Ocorre que as relações intrafamiliares foram se tornando mais complexas, ou, como defendem alguns, se tornando mais aparentes, o que redundou em uma gama cada vez maior de aspectos a serem considerados na abordagem do tema. Por exemplo, a busca de saber quem é o mais capaz dos genitores está levando os juizes americanos a pesquisar quem é que terá mais tempo, estabilidade e desejo de ser um guardião responsável e um bom modelo para seu filho (Ashley,1994).
Criticas ao sistema jurídico tem levado muitos estudiosos a buscarem soluções antes sequer imaginadas, contribuindo para o aperfeiçoamento do direito. Um dos problemas que nos interessa abordar é o fato de que os “procedimentos jurídicos junto à família que se separa reforçam a disputa entre os cônjuges, acarretando sérios prejuízos emocionais aos membros dessa família.” . É nesse campo que a guarda compartilhada tem algo a acrescentar: a possibilidade de se pensar um sistema jurídico capaz de unir os pais, ou, ao menos, de não aumentar as diferenças e desavenças tão comuns na família moderna. Para isso, é mister que os juristas estejam munidos do que há de mais moderno e avançado na teoria que estuda a família e de leis que lhes permitam agir em conformidade com cada caso. Para isso, a American Bar Association (órgão de disciplina e defesa dos advogados nos EUA, semelhante à nossa OAB) criou um comitê especialmente para estudar custódia de crianças (o Child Custody Committee).

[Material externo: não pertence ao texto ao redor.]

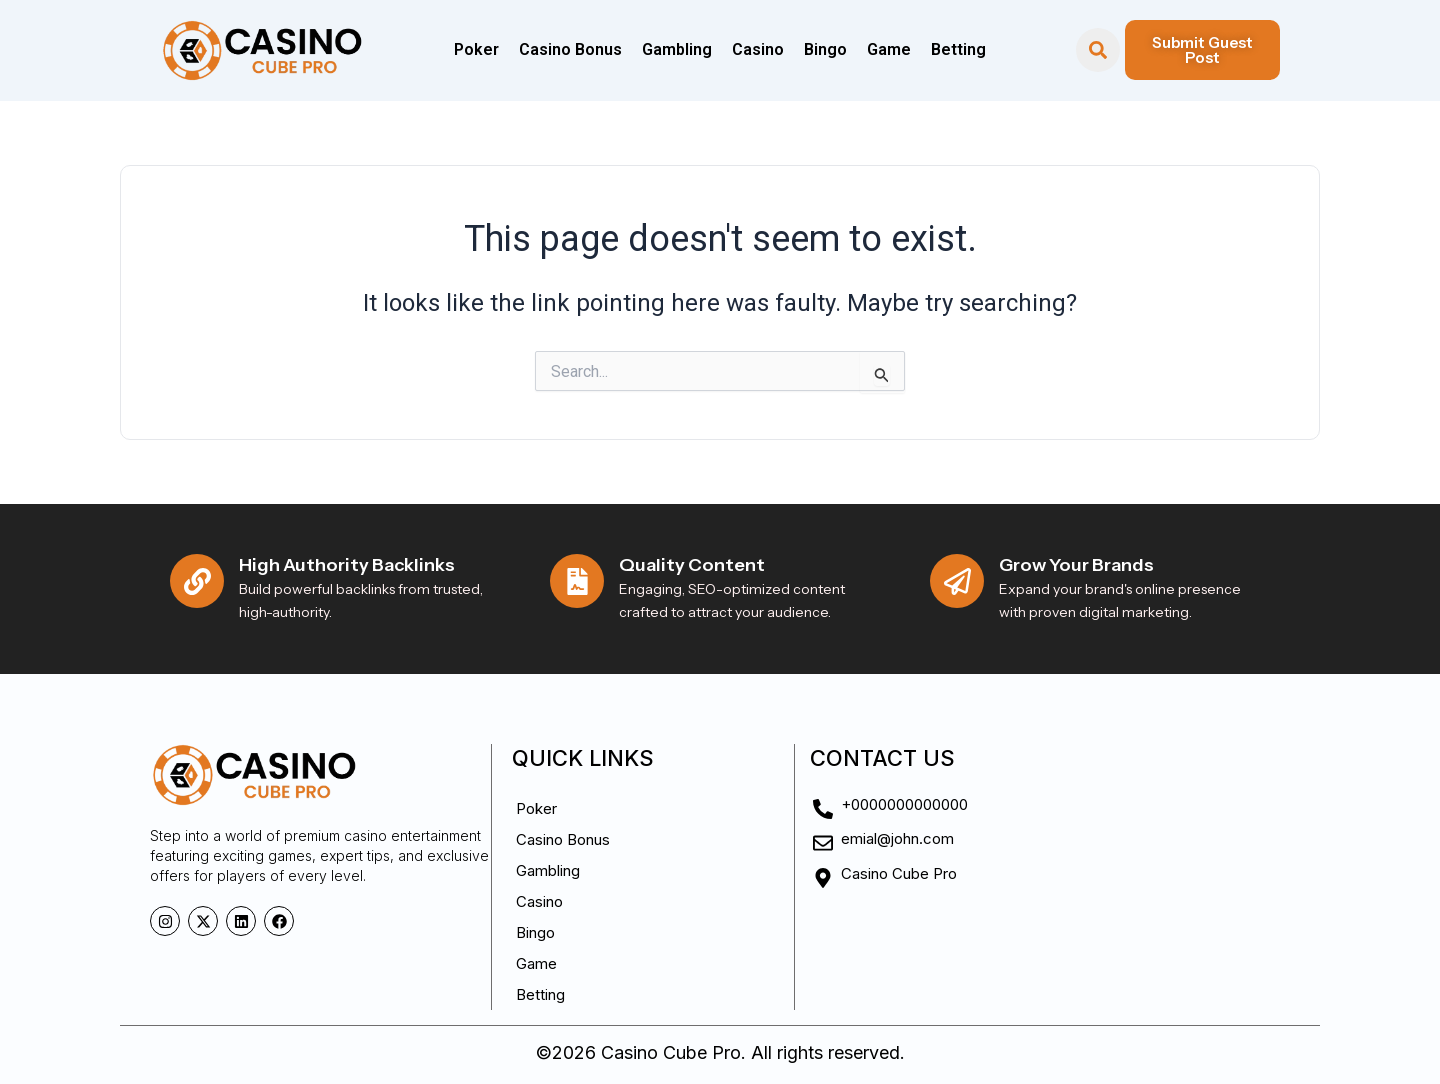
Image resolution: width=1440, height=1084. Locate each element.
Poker (476, 49)
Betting (958, 49)
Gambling (677, 49)
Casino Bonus (570, 49)
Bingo (825, 49)
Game (889, 49)
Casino (758, 49)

Creio que é interessante destacar que aquele que milita na Justiça, na medida em que é chamado a intervir nas questões conjugais, é muitas vezes alçado à condição de “sujeito suposto saber” (Lacan, 1963), lugar onde se é colocado por aquele que se sente incapaz de resolver suas questões. O sentimento de impotência dos membros desse casal em conflito resulta na projeção de atributos onipotentes na pessoa do juiz ou daquele a quem se busca ajuda. Muitos juristas se valem dessa condição para adquirir poder e glória, na ilusão de que podem de fato ocupar este lugar. Não realizam que esse lugar não pode ser ocupado e custam a se dar conta do efeito pernicioso dessa postura, uma vez que acabam tendo que decidir pelo outro algo que só cabe a este decidir. O resultado freqüente é que o casal, à medida em que descobre que seus desejos e necessidades não estão sendo satisfeitos pela solução arbitrada, começam a reagir de maneira pouco saudável; seja ficando deprimidos e frustrados, seja brigando entre si, já que se sentem impotentes para brigar (ou mesmo questionar) o “poder maior” representado pela Lei e seus representantes (juizes, advogados, etc.). Assim é que hoje grande numero de juizes optam por buscar ao máximo uma solução consensual, entendendo que esta é uma forma de evitar futuras desavenças e um compromisso maior com aquilo que foi acordado entre as partes. Dentro deste eixo de pensamento, a mediação tem sido utilizada de forma crescente desde 1970 nos EUA, com vistas a ajudar ex-cônjuges a negociar um acordo legal e a pensar sobre seu futuro relacionamento de uma forma que seja benéfica para ambos e para seus filhos(Emery,1995).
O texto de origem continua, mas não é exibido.